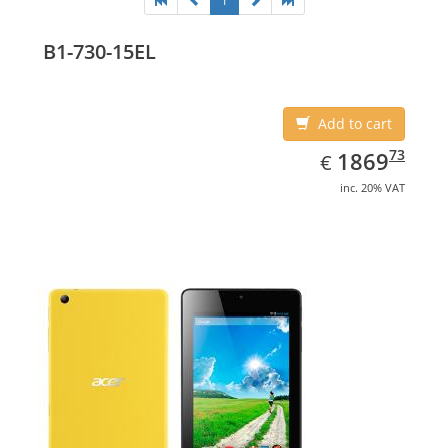
1
B1-730-15EL
Add to cart
EUR
1869.73
73
1869
€
inc. 20% VAT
▬▬▬▬▬▬
Reproduce the whole listing verbatim. Pictures stay out of the copy.

1
B1-730-15EL
Add to cart
EUR
1869.73
73
1869
€
inc. 20% VAT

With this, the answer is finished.